Sir: Your editorial ("A disingenuous solution for Sierra Leone", 22 July) does less than justice to the resolute support given by the British government to President Tejan Kabbah and his government since they were democratically elected in February 1996.
This has been unflinching throughout a period when the country has been ravaged by a rebel force of unlimited bestiality. It is indeed deplorable that the rebels' tactics have earned them places in government; but the agreement reached in Togo offers the best hope of a return of peace and for that reason it is welcomed, albeit nervously, by the majority.
Following a visit to Sierra Leone by the Human Rights Commissioner, Mary Robinson, who stated that the atrocities there had been worse than in Kosovo, the United Nations has entered a reservation against the amnesty for war crimes contained in the agreement. This is entirely moral; but it is in practice hard to see how the perpetrators could be brought to justice.
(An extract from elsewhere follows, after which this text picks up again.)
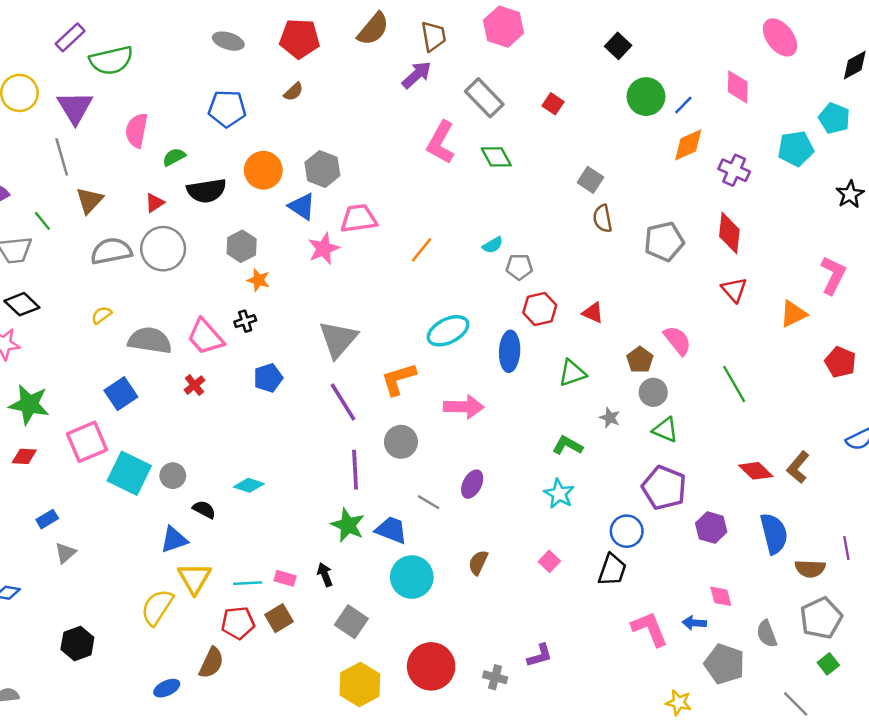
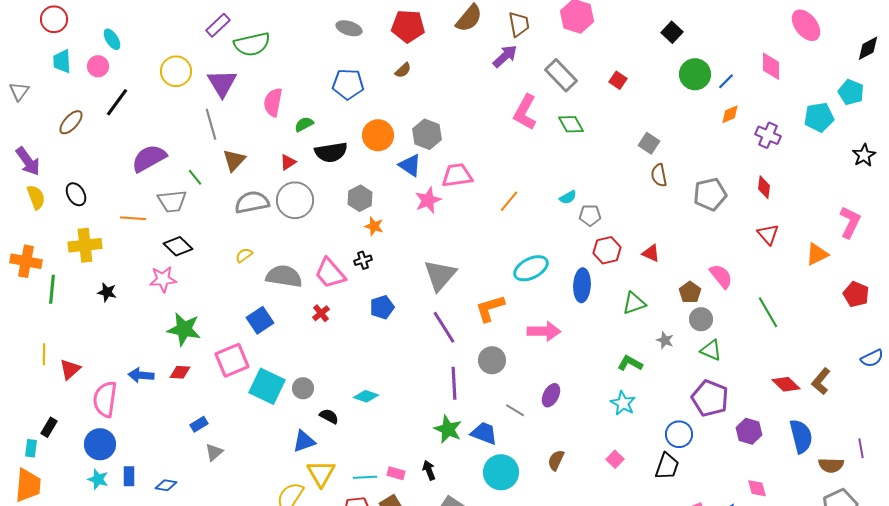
orange diamond: (688, 145) -> (730, 114), size x0.7
red diamond: (729, 233) -> (764, 187), size x0.7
The British government's actions have not been matched by our Parliament, which has signally failed to support the first Parliament democratically elected in Sierra Leone since 1967. Our parliamentarians have either been uninterested or even taken a stance tending to undermine the Sierra Leonean government.
The democratic evolution of Sierra Leone has indeed received a grave setback. It would be good if the British Parliament were now to take an interest and match the efforts of the Government in seeking to ensure that lasting peace is restored to that country.